Concept and real-world RL
DQN combines a neural network for Q-values with experience replay (store transitions, sample random minibatches to break correlation) and a target network (separate copy of the network used in the TD target, updated periodically, to stabilize learning). The agent acts \(\epsilon\)-greedy, stores \((s,a,r,s’,\text{done})\) in the buffer, and repeatedly samples a batch, computes targets using the target network, and updates the online network by minimizing MSE. DQN was the first major deep RL success (Atari) and is still a standard baseline for discrete-action tasks.
Illustration (DQN learning curve): On CartPole, reward per episode typically rises as the agent learns, then stabilizes near the maximum. The chart below shows a typical episode return over training.
Exercise: Implement DQN for the CartPole-v1 environment. Use a replay buffer of size 10,000, target network update every 100 steps, and \(\epsilon\)-greedy exploration. Train for 500 episodes and plot the rewards.
Professor’s hints
- Replay buffer: store (s, a, r, s’, done). When buffer has at least batch_size (e.g. 64) samples, sample a batch and do one gradient step. Use a circular buffer (e.g. list with max length, or a NumPy array and index).
- Target: \(y = r + \gamma (1 - \text{done}) \max_{a’} Q_{target}(s’, a’)\). When done=1, target = r.

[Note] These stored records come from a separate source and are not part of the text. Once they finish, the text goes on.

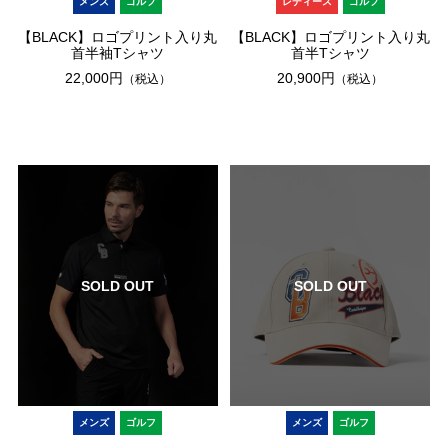
メンズ
ゴルフ
レディース
ゴルフ
【BLACK】ロゴプリント入り丸
【BLACK】ロゴプリント入り丸
首半袖Tシャツ
首半Tシャツ
22,000円
20,900円
（税込）
（税込）
SOLD OUT
SOLD OUT
メンズ
ゴルフ
メンズ
ゴルフ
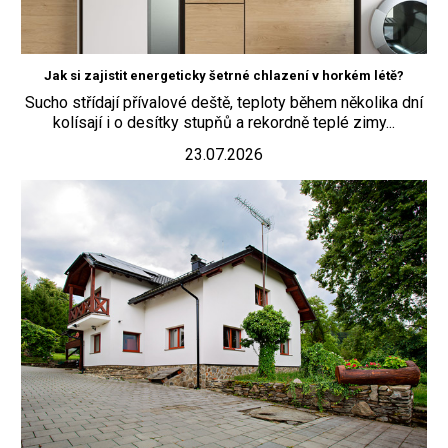
Jak si zajistit energeticky šetrné chlazení v horkém létě?
Sucho střídají přívalové deště, teploty během několika dní
kolísají i o desítky stupňů a rekordně teplé zimy...
23.07.2026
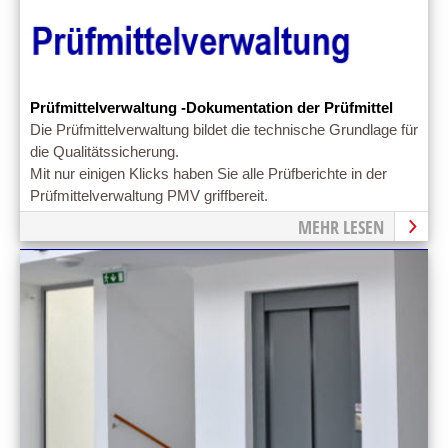
Prüfmittelverwaltung -Dokumentation der Prüfmittel
Die Prüfmittelverwaltung bildet die technische Grundlage für
die Qualitätssicherung.
Mit nur einigen Klicks haben Sie alle Prüfberichte in der
Prüfmittelverwaltung PMV griffbereit.
MEHR LESEN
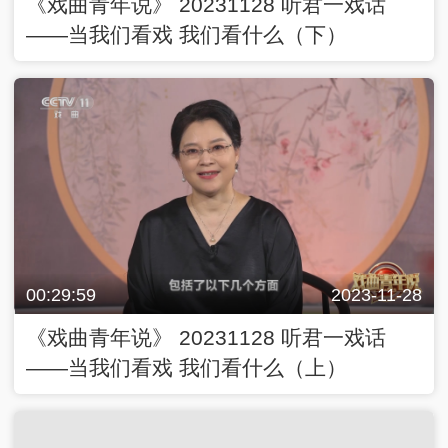
《戏曲青年说》 20231128 听君一戏话
——当我们看戏 我们看什么（下）
00:29:59
2023-11-28
《戏曲青年说》 20231128 听君一戏话
——当我们看戏 我们看什么（上）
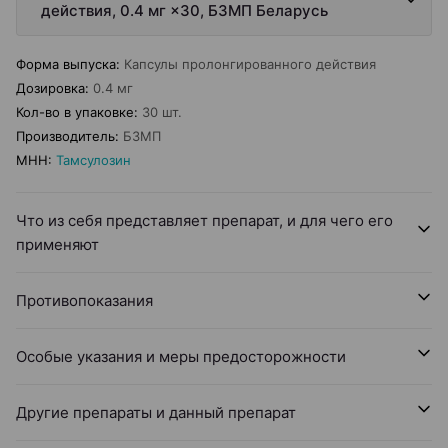
действия, 0.4 мг ×30, БЗМП Беларусь
Форма выпуска
:
Капсулы пролонгированного действия
Дозировка
:
0.4 мг
Кол-во в упаковке
:
30 шт.
Производитель
:
БЗМП
МНН
:
Тамсулозин
Что из себя представляет препарат, и для чего его
применяют
Противопоказания
Особые указания и меры предосторожности
Другие препараты и данный препарат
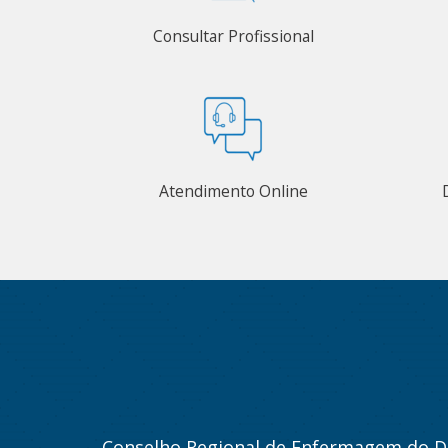
Consultar Profissional
Atendimento Online
Conselho Regional de Enfermagem do Di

Use the target network for \(Q_{target}(s’, a’)\); do not backprop through it (detach).
- Update target: every 100 env steps (or 100 gradient steps), copy online params to target:
target.load_state_dict(online.state_dict()). Decay \(\epsilon\) from 1.0 to 0.05 or 0.1 over training if you want.
Common pitfalls
- Backprop through target: The target \(y\) must be detached. If you do
loss = mse_loss(Q(s,a), r + gamma * Q_target(s',a').max()), the target part should not have gradients (use.detach()on the target tensor). - Done flag: When done is True, the target is just \(r\) (no next state). So \(y = r + \gamma (1 - \text{done}) \max_{a’} Q_{target}(s’,a’)\). For done=1 this gives \(y = r\).
- Replay before learning: Do not perform gradient updates until the buffer has enough samples (e.g. at least batch_size). Early on, just collect experience.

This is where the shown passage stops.